* What to do *
Each record that follows should be duplicated exactly, except for its pictures.

[Page images and extracted text]
--------------------

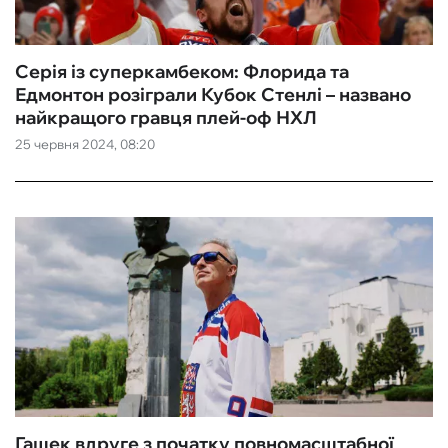
Серія із суперкамбеком: Флорида та
Едмонтон розіграли Кубок Стенлі – названо
найкращого гравця плей-оф НХЛ
25 червня 2024, 08:20
Гашек вдруге з початку повномасштабної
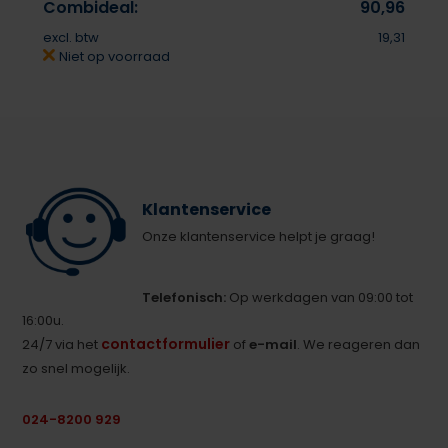
Combideal:
90,96
excl. btw
19,31
Niet op voorraad
Klantenservice
Onze klantenservice helpt je graag!
Telefonisch:
Op werkdagen van 09:00 tot
16:00u.
contactformulier
24/7 via het
of
e-mail
. We reageren dan
zo snel mogelijk.
024-8200 929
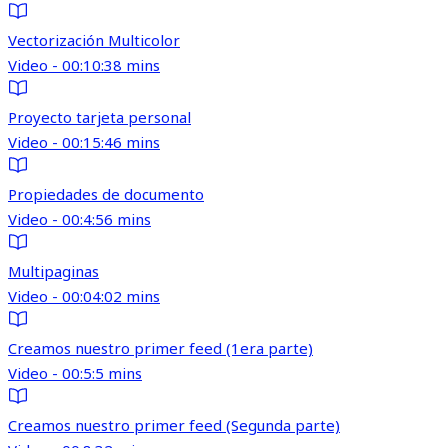
Vectorización Multicolor
Video - 00:10:38 mins
Proyecto tarjeta personal
Video - 00:15:46 mins
Propiedades de documento
Video - 00:4:56 mins
Multipaginas
Video - 00:04:02 mins
Creamos nuestro primer feed (1era parte)
Video - 00:5:5 mins
Creamos nuestro primer feed (Segunda parte)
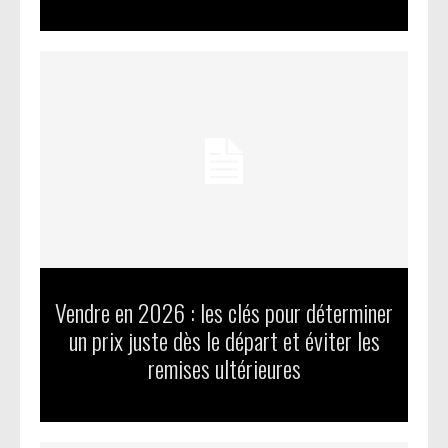
Vendre en 2026 : les clés pour déterminer
un prix juste dès le départ et éviter les
remises ultérieures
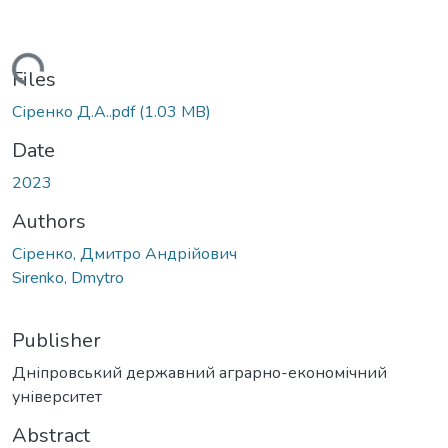
oading...
Files
Сіренко Д.А..pdf
(1.03 MB)
Date
2023
Authors
Сіренко, Дмитро Андрійович
Sirenko, Dmytro
Publisher
Дніпровський державний аграрно-економічний
університет
Abstract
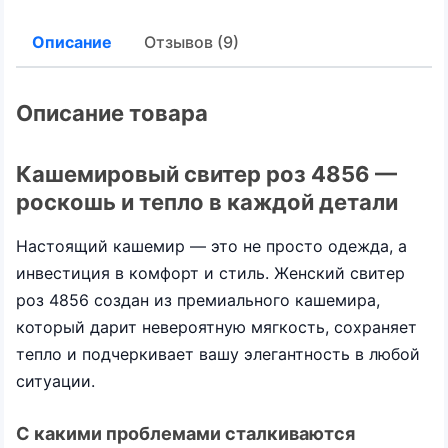
Описание
Отзывов (9)
Описание товара
Кашемировый свитер роз 4856 —
роскошь и тепло в каждой детали
Настоящий кашемир — это не просто одежда, а
инвестиция в комфорт и стиль. Женский свитер
роз 4856 создан из премиального кашемира,
который дарит невероятную мягкость, сохраняет
тепло и подчеркивает вашу элегантность в любой
ситуации.
С какими проблемами сталкиваются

--------------------

* Answer space *
Серія із суперкамбеком: Флорида та
Едмонтон розіграли Кубок Стенлі – названо
найкращого гравця плей-оф НХЛ
25 червня 2024, 08:20
Гашек вдруге з початку повномасштабної
Combideal:
90,96
excl. btw
19,31
Niet op voorraad
Klantenservice
Onze klantenservice helpt je graag!
Telefonisch:
Op werkdagen van 09:00 tot
16:00u.
contactformulier
24/7 via het
of
e-mail
. We reageren dan
zo snel mogelijk.
024-8200 929
Vectorización Multicolor
Video - 00:10:38 mins
Proyecto tarjeta personal
Video - 00:15:46 mins
Propiedades de documento
Video - 00:4:56 mins
Multipaginas
Video - 00:04:02 mins
Creamos nuestro primer feed (1era parte)
Video - 00:5:5 mins
Creamos nuestro primer feed (Segunda parte)
Vendre en 2026 : les clés pour déterminer
un prix juste dès le départ et éviter les
remises ultérieures
oading...
Files
Сіренко Д.А..pdf
(1.03 MB)
Date
2023
Authors
Сіренко, Дмитро Андрійович
Sirenko, Dmytro
Publisher
Дніпровський державний аграрно-економічний
університет
Abstract
Описание
Отзывов (9)
Описание товара
Кашемировый свитер роз 4856 —
роскошь и тепло в каждой детали
Настоящий кашемир — это не просто одежда, а
инвестиция в комфорт и стиль. Женский свитер
роз 4856 создан из премиального кашемира,
который дарит невероятную мягкость, сохраняет
тепло и подчеркивает вашу элегантность в любой
ситуации.
С какими проблемами сталкиваются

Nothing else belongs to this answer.